A reader (Thanks JZ!) sends in links to Mike Rowe's Ted talk (at the bottom of this post) and Congressional testimony from last year (above). He is a champion of skilled labor and a great spokesman for parts of the workforce that are often marginalized as less worthy than college graduates.
Here is an excerpt:
I believe we need a national PR Campaign for Skilled Labor. A big one. Something that addresses the widening skills gap head on, and reconnects the country with the most important part of our workforce.Here is an entertaining Ted talk by Rowe (skip to 15:30 for the bottom line).

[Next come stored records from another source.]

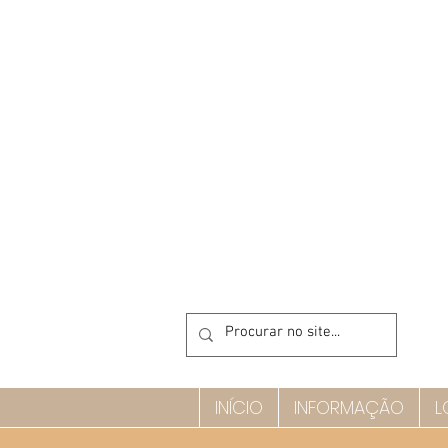
INÍCIO
INFORMAÇÃO
L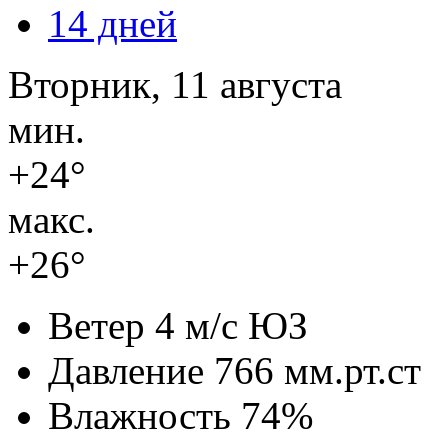
14 дней
Вторник, 11 августа
мин.
+24°
макс.
+26°
Ветер
4 м/с ЮЗ
Давление
766 мм.рт.ст
Влажность
74%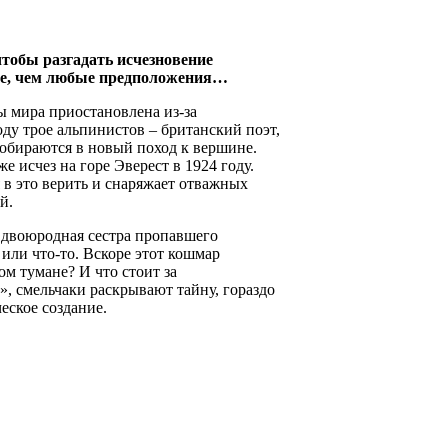
чтобы разгадать исчезновение
ее, чем любые предположения…
ы мира приостановлена из-за
у трое альпинистов – британский поэт,
обираются в новый поход к вершине.
 исчез на горе Эверест в 1924 году.
я в это верить и снаряжает отважных
й.
я двоюродная сестра пропавшего
 или что-то. Вскоре этот кошмар
ом тумане? И что стоит за
, смельчаки раскрывают тайну, гораздо
еское создание.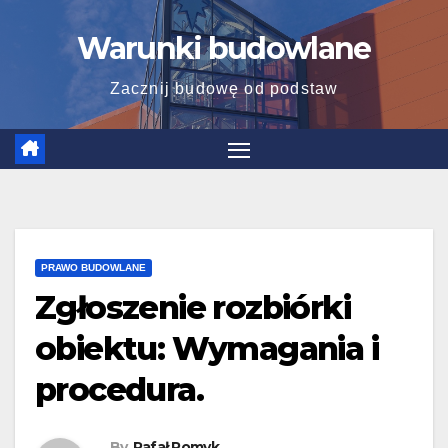
Skip
Warunki budowlane
to
content
Zacznij budowę od podstaw
PRAWO BUDOWLANE
Zgłoszenie rozbiórki
obiektu: Wymagania i
procedura.
By
Rafał Pomyk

Right now, American manufacturing is struggling to fill 200,000 vacant positions. There are 450,000 openings in trades, transportation and utilities. The skills gap is real, and it's getting wider. In Alabama, a third of all skilled tradesmen are over 55. They're retiring fast, and no one is there to replace them.
Alabama's not alone. A few months ago in Atlanta I ran into Tom Vilsack, our Secretary of Agriculture. Tom told me about a governor who was unable to move forward on the construction of a power plant. The reason was telling. It wasn't a lack of funds. It wasn't a lack of support. It was a lack of qualified welders.
In general, we're surprised that high unemployment can exist at the same time as a skilled labor shortage. We shouldn't be. We've pretty much guaranteed it.
In high schools, the vocational arts have all but vanished. We've elevated the importance of "higher education" to such a lofty perch that all other forms of knowledge are now labeled "alternative." Millions of parents and kids see apprenticeships and on-the-job-training opportunities as "vocational consolation prizes," best suited for those not cut out for a four-year degree. And still, we talk about millions of "shovel ready" jobs for a society that doesn't encourage people to pick up a shovel.